**WORK ITEM:** Leaving the images aside, transcribe all the data below exactly.

===== MATERIAL SHOWN

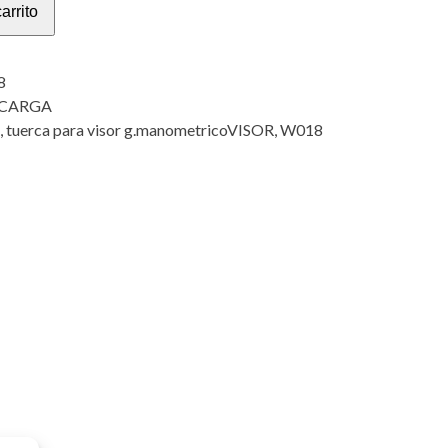
arrito
8
 CARGA
,
tuerca para visor g.manometricoVISOR
,
W018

==========

**ANSWER BOX:**
arrito
8
 CARGA
,
tuerca para visor g.manometricoVISOR
,
W018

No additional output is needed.